A partical p is projected from a point on the surface of long smooth inclined plane. Simultaneously another particle Q is released on the smooth inclined plane from the same position. P and Q collide after t=4 sec. The speed of projection of p is:

2 seg.

Please explain me

To find the speed of projection of particle P, we need to determine the height it is projected from on the inclined plane.

Let's assume the height from which particle P is projected is h meters from the base of the inclined plane.

The motion of particle P can be divided into two components: one along the inclined plane and the other perpendicular to it.

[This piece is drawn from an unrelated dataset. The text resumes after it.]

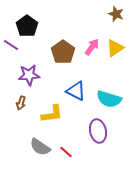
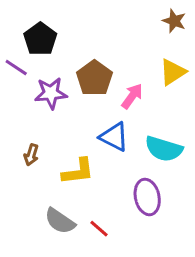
pink arrow: (92, 47) -> (132, 96), moved
purple star: (29, 75) -> (51, 93), moved

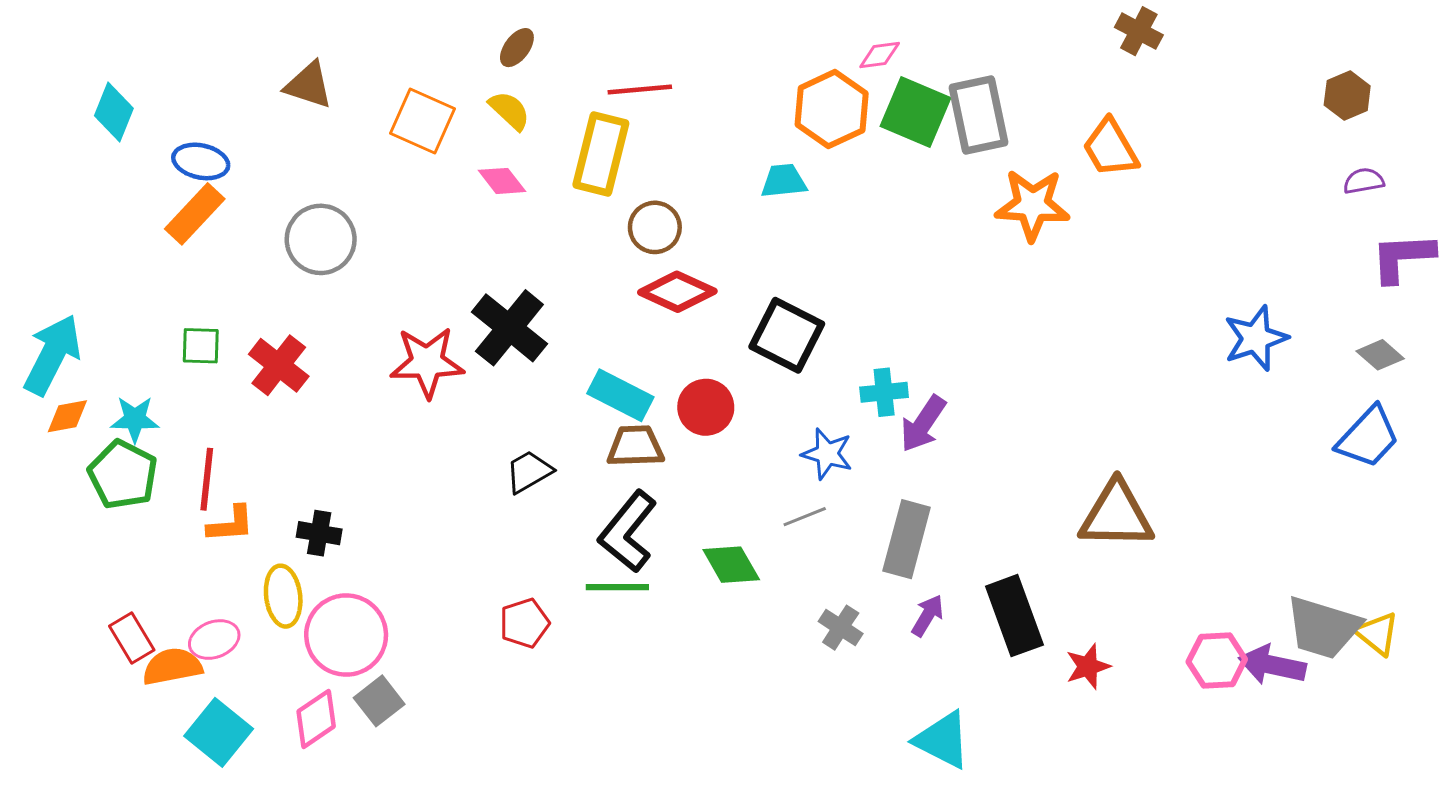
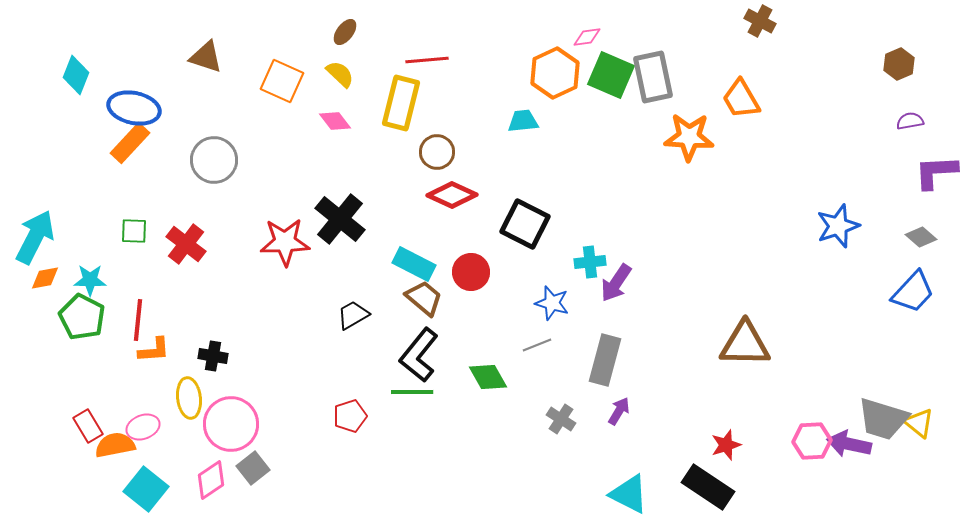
blue ellipse: (201, 161) -> (134, 108), size x1.4
brown trapezoid: (635, 446) -> (424, 298), turned 42
black rectangle: (1014, 616) -> (708, 487), moved, turned -36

1. Motion along the inclined plane:
Since the inclined plane is smooth, there is no friction acting on particle P. Therefore, its motion along the inclined plane is a uniform accelerated motion (assuming the acceleration due to gravity is g m/s²).

The formula for the displacement of an object undergoing uniform accelerated motion is given by:
s = ut + 0.5at²
Here, s is the displacement, u is the initial velocity, t is time, and a is the acceleration.

Since particle P collides with particle Q after 4 seconds, the displacement along the inclined plane will be equal to h (the height it was projected from):
h = 0 + 0.5gt²
h = 0.5 × 9.8 × 4²
h = 0.5 × 9.8 × 16
h = 78.4 meters

2. Motion perpendicular to the inclined plane:
The time taken by particle P to collide with particle Q is 4 seconds. In this time, particle P would have fallen vertically under the influence of gravity. The formula for the distance fallen under constant acceleration due to gravity is given by:
s = 0.5gt²

Since the time is 4 seconds, the displacement perpendicular to the inclined plane is:
s = 0.5 × 9.8 × 4²
s = 0.5 × 9.8 × 16
s = 78.4 meters

Therefore, the height h from which particle P is projected is equal to the distance it has fallen vertically. So the speed of projection of particle P is the same as the speed it gained while falling vertical, which is equal to the final velocity after falling freely for 4 seconds.

The formula for the final velocity of an object falling under gravity is given by:
v = u + gt
Here, v is the final velocity, u is the initial velocity, g is the acceleration due to gravity, and t is the time.

Since the initial velocity is 0, the final velocity of particle P after falling for 4 seconds is:
v = 0 + 9.8 × 4
v = 0 + 39.2
v = 39.2 m/s

Therefore, the speed of projection of particle P is 39.2 m/s.